Он знал, что не далее как через час факт отмены издевательства будет известен Сталину. Но даже угрозы не могли напугать его сейчас. Когда от узника отошли, искаженное, мокрое от пота лицо бывшего Льва Революции разглаживается, и прежде гордые, высокомерные голубые глаза с отчаянной, затравленной благодарностью посмотрели на Дзержинского. Когда команда покинула камеру, он последовал к столу, решив перебрать бумаги, напечатанные опытной рукой машинистки, и нахмурился от содержания.
Столько неприкрытой гадкой лжи видел Феликс перед своими глазами. Он видел истинную клевету. Но с болью понимал, что это и будет правдой для подписания приговора.

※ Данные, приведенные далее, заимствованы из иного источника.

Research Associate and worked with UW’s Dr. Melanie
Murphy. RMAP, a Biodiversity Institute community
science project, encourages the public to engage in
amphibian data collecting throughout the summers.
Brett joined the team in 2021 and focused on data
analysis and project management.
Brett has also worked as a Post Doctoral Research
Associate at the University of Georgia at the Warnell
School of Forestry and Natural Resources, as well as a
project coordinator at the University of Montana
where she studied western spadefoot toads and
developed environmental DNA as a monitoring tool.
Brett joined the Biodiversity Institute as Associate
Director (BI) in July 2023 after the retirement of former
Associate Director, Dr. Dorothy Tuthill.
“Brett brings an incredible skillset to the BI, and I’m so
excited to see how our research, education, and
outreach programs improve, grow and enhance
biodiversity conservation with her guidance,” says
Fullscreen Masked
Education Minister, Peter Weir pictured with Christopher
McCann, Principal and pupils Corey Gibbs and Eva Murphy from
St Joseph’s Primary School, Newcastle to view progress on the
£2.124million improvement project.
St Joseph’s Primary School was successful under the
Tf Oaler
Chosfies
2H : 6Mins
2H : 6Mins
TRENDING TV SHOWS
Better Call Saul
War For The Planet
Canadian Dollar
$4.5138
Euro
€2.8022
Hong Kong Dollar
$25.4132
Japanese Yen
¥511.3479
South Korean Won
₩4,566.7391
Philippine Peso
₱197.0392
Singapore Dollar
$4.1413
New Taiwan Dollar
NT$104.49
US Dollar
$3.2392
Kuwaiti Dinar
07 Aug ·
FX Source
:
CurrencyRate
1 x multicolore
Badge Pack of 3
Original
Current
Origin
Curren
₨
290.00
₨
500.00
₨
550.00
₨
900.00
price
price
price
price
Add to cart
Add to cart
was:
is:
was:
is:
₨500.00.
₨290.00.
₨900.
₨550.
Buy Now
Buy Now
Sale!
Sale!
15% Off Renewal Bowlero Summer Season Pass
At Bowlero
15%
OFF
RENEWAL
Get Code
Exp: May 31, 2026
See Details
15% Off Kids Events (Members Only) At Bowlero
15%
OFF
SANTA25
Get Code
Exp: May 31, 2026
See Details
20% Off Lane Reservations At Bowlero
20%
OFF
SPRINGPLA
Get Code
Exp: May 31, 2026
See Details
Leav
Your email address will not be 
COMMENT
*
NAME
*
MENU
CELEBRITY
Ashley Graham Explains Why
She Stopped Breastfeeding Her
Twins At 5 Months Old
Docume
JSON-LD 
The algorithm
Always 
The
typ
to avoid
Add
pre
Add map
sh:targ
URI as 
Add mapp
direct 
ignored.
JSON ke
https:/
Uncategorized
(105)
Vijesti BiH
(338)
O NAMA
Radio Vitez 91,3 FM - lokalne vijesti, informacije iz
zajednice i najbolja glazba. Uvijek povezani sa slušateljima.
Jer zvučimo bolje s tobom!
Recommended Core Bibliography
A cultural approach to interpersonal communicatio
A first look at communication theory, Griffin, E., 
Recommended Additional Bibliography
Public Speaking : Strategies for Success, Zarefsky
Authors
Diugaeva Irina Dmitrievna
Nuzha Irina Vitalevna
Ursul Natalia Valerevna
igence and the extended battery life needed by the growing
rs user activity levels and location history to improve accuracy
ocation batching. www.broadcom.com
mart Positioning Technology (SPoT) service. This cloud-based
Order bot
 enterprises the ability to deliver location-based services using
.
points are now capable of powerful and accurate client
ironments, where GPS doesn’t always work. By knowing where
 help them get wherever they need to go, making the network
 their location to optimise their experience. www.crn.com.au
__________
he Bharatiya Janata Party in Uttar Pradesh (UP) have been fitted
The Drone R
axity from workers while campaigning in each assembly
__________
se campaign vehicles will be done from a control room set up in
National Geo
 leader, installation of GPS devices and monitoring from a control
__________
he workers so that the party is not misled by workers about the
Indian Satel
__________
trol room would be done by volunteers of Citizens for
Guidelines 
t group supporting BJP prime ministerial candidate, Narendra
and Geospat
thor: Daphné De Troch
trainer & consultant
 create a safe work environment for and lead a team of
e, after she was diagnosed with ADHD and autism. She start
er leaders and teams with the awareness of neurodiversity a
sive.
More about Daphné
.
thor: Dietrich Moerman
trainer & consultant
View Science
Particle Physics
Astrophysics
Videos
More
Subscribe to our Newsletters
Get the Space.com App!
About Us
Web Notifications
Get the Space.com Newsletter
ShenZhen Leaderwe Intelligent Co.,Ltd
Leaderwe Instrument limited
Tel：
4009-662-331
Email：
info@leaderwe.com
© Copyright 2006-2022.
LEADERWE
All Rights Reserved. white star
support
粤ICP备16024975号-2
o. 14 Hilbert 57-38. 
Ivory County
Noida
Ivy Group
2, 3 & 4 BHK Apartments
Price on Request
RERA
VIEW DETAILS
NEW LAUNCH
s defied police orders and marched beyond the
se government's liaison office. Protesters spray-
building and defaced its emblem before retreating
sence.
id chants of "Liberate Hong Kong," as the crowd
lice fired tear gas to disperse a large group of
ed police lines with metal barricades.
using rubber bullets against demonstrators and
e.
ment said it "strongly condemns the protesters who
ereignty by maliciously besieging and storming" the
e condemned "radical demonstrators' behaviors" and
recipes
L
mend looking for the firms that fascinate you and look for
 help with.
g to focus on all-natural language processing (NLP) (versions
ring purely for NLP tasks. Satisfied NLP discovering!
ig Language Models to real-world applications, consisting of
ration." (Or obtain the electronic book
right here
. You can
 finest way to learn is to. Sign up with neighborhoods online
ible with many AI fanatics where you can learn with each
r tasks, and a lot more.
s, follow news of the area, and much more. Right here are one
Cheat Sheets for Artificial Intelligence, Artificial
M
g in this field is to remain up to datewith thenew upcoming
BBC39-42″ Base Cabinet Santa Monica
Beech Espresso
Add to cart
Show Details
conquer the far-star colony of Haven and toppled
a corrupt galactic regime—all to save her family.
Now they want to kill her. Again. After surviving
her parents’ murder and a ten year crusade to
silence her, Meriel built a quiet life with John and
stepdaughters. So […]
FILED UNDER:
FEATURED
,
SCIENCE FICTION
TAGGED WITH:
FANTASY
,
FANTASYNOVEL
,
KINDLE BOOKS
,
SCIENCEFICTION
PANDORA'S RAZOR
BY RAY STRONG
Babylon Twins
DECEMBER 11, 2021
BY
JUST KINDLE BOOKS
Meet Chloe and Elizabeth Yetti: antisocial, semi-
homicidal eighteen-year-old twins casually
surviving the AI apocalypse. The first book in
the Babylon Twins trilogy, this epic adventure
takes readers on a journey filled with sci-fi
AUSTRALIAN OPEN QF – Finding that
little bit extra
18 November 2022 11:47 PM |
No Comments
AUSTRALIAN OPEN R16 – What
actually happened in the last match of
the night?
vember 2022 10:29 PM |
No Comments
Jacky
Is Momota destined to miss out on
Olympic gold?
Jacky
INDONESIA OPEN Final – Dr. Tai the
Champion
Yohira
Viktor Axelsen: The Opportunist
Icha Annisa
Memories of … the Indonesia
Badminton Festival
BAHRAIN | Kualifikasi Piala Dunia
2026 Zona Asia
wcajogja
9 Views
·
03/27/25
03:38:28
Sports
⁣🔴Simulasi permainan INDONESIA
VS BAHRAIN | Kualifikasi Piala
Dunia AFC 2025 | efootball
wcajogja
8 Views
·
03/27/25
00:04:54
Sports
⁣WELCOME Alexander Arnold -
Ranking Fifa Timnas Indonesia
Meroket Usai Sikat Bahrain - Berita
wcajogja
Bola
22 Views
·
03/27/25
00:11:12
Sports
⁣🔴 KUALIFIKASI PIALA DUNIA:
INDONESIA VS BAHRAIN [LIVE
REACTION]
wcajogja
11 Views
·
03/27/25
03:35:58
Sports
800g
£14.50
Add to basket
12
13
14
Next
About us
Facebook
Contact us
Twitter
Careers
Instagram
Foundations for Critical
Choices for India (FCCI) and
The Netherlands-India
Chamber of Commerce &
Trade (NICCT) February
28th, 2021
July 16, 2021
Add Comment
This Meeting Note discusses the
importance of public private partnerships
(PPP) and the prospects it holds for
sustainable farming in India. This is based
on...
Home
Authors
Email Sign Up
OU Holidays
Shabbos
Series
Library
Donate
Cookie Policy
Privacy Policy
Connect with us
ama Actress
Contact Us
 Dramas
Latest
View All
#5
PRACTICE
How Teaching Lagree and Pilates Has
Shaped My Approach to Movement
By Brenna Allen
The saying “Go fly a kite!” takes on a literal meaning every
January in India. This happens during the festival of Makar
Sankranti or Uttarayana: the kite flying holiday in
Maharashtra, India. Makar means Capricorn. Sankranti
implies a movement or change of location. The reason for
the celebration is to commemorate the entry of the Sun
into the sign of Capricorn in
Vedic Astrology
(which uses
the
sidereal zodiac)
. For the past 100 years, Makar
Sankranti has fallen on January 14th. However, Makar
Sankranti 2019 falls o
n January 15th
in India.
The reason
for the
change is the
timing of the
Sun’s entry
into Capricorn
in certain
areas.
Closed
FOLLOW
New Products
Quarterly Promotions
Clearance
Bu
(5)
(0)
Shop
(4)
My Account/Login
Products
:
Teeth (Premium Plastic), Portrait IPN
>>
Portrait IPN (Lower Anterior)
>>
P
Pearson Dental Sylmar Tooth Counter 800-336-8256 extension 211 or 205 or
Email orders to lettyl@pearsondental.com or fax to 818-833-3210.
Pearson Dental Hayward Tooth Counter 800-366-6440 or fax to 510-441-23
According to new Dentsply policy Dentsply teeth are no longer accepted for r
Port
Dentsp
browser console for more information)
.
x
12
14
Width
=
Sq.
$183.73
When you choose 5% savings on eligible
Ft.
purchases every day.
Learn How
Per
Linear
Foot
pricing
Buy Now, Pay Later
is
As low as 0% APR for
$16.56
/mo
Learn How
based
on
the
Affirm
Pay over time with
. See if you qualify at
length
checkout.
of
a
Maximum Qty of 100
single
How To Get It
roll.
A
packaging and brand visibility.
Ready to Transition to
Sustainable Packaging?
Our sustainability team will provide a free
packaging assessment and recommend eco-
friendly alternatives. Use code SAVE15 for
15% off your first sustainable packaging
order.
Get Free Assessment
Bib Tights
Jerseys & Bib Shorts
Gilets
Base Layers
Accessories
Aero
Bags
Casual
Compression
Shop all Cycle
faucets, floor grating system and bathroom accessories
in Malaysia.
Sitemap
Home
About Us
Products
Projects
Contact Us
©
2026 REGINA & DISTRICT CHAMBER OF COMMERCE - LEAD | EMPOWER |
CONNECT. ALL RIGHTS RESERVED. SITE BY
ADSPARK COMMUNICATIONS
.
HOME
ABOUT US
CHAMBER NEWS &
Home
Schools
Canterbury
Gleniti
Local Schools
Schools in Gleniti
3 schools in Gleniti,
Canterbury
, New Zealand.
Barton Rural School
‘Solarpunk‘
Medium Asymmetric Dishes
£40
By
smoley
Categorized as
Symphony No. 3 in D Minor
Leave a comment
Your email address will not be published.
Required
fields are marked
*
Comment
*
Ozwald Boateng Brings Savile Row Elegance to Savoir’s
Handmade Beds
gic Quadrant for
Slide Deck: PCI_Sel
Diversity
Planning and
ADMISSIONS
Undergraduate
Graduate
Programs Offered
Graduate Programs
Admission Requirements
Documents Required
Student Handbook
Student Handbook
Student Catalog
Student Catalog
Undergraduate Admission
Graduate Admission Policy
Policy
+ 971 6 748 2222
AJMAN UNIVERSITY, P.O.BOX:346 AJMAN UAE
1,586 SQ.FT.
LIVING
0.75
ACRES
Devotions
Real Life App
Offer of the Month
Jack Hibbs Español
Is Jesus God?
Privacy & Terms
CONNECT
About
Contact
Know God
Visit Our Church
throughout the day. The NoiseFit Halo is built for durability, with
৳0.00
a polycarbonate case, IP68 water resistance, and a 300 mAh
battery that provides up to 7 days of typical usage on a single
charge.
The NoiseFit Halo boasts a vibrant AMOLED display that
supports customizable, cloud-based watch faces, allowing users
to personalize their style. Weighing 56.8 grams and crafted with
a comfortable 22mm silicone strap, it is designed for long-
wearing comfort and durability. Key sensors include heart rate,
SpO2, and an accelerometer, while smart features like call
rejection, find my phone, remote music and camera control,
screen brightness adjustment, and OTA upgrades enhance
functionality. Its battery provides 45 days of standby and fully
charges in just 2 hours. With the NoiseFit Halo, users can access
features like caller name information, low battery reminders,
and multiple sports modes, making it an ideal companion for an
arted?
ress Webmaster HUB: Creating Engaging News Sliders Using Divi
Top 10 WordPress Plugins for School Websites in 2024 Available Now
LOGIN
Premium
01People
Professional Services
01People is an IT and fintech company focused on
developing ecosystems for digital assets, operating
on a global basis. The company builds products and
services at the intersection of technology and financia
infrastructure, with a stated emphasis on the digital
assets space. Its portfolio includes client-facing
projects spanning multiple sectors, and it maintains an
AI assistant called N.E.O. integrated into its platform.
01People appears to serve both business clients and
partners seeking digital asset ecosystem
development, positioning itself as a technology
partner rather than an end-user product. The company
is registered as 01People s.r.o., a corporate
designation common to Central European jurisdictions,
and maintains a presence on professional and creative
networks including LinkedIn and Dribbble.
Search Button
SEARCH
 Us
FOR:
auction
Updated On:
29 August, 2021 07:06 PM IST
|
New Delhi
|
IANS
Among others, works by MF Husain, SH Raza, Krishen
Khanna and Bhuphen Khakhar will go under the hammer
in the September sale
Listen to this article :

- Сколько интересных показаний, Лев Давидович, – наконец, подал он голос, обращаясь к Троцкому. – Столько людей преподносят нам любопытнейшие вехи вашей жизни и интриг. Им нет числа, я вижу, - он кивнул в сторону внушительной горы протоколов, - но ночь длинна, да и мы с вами никуда не торопимся. Так что думаю, успеем рассмотреть самые важные.
Он поднялся и вышел из-за стола, шаркая красивыми осенними туфлями. Он двинулся к арестанту и в упор уставил мутные, зеленоватые глаза на него. Некоторое время царила тишина – он замер, впав в подобие ступора. Не шевелясь, он будто пытался загипнотизировать заключенного, но тот, и без того измученный, лишь облизывал пересохшие губы, привалившись к каменной, влажной стене. Здесь, в этой части здания, еще не отремонтированном до конца, всегда сыро и холодно – вероятно из-за этого здесь почти никогда долго не держат узников – они бы все давно умерли либо от чахотки, либо сгнили в подобной атмосфере. Ни то, ни другое не прельщает руководство.
ОГПУ, бывшее ГПУ и ВЧК, не тюрьма, по сути, поэтому-то никто почти не задерживается здесь. И сидящий, скрючившийся, несомненно, красивый, видный мужчина – не исключение, его ждет та же участь, когда он выдаст все, что нужно.
Вопрос состоит лишь в том, как скоро и как охотно он это сделает.
Феликс Дзержинский пришел в себя. Он наклонился и запустил влажные пальцы в густые волосы арестанта, приподнимая его голову, заставляя посмотреть в тусклые, зеленые глаза. Он ждал хотя бы слова, но тот молчал, тяжело и прерывисто дыша.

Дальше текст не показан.